Non dirmi che sei stanca di vivere quando il sole è alto in cielo e il mare è calmo. Non dirmi che devo smettere di bere quando l'alcol mi accarezza la gola e scende come fosse acqua fresca. Non dirmi che lavoro troppo, non è vero. Non dire niente che è meglio, tanto non ti ascolto. Prendi il tuo cappoto di seta rosa e apri quella porta. Vai vai, vai via.
Adesso nell'intimità della mia cella posso finalmente contemplare, contemplarmi. Le ciglia sbattono così forte che posso sentirne il rumore, la mani sono radici e io le pianto per terra. Non crescerà nulla ma a me non importa nulla, quindi poco male. Un giorno di questi un mio amico mi ha detto, "quando non ti farai più domande non sarai più tu". Forse non erano proprio queste le parole, ma la sensazione, quella si. La sensazione è rimasta identica a quella sera di nebbie e schiarite.

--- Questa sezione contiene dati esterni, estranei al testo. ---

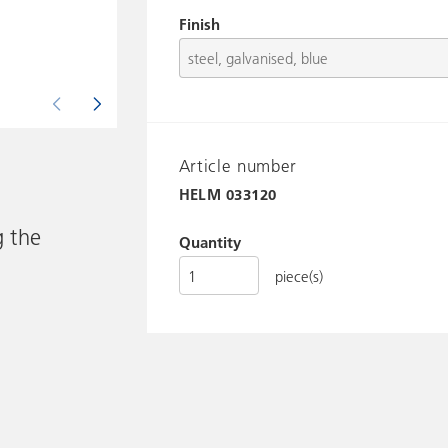
Finish
Article number
HELM
033120
g the
Quantity
piece(s)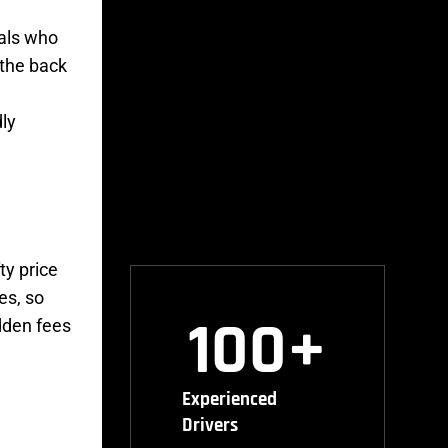
cals who
 the back
dly
ty price
es, so
100
+
idden fees
Experienced
Drivers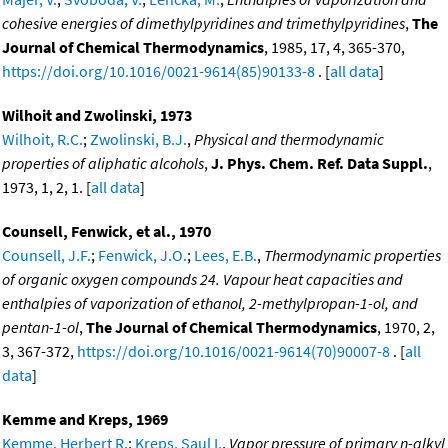
cohesive energies of dimethylpyridines and trimethylpyridines
,
The
Journal of Chemical Thermodynamics
, 1985, 17, 4, 365-370,
https://doi.org/10.1016/0021-9614(85)90133-8
. [
all data
]
Wilhoit and Zwolinski, 1973
Wilhoit, R.C.
;
Zwolinski, B.J.
,
Physical and thermodynamic
properties of aliphatic alcohols
,
J. Phys. Chem. Ref. Data Suppl.
,
1973, 1, 2, 1. [
all data
]
Counsell, Fenwick, et al., 1970
Counsell, J.F.
;
Fenwick, J.O.
;
Lees, E.B.
,
Thermodynamic properties
of organic oxygen compounds 24. Vapour heat capacities and
enthalpies of vaporization of ethanol, 2-methylpropan-1-ol, and
pentan-1-ol
,
The Journal of Chemical Thermodynamics
, 1970, 2,
3, 367-372,
https://doi.org/10.1016/0021-9614(70)90007-8
. [
all
data
]
Kemme and Kreps, 1969
Kemme, Herbert R.
;
Kreps, Saul I.
,
Vapor pressure of primary n-alkyl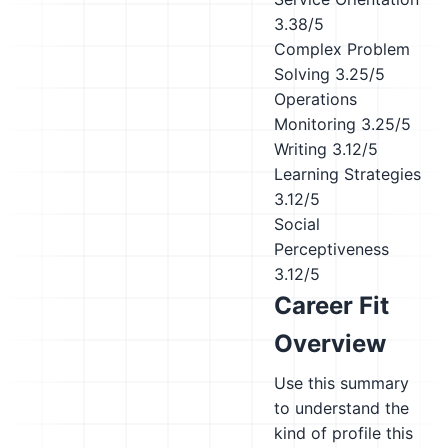
3.38/5
Complex Problem
Solving
3.25/5
Operations
Monitoring
3.25/5
Writing
3.12/5
Learning Strategies
3.12/5
Social
Perceptiveness
3.12/5
Career Fit
Overview
Use this summary
to understand the
kind of profile this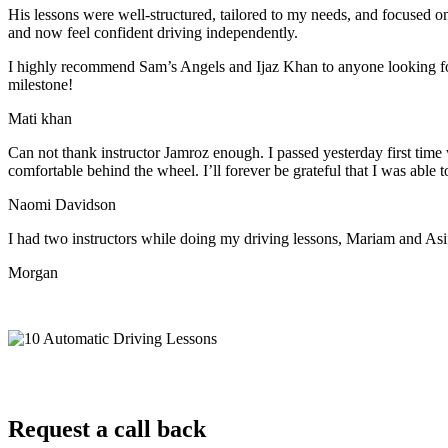
His lessons were well-structured, tailored to my needs, and focused on
and now feel confident driving independently.
I highly recommend Sam’s Angels and Ijaz Khan to anyone looking for 
milestone!
Mati khan
Can not thank instructor Jamroz enough. I passed yesterday first time
comfortable behind the wheel. I’ll forever be grateful that I was able t
Naomi Davidson
I had two instructors while doing my driving lessons, Mariam and As
Morgan
Request a call back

Strano, le vene mi si ingrossano a vista d'occhio, il sangue deve uscire da qualche parte, aspetto solo di sapere da dove e nel frattempo fumo una sigaretta che il fumo è cosa vera, tangibile e maligna. A volte mi rendo conto del male, ma evidentemente un po' di male porta soddisfazioni che il bene non può capire...e viceversa. Io nel mio piccolo amo il bene e il male, i loro piaceri intimi. Mi piace l'intimità. Mi piace la mia cella stasera.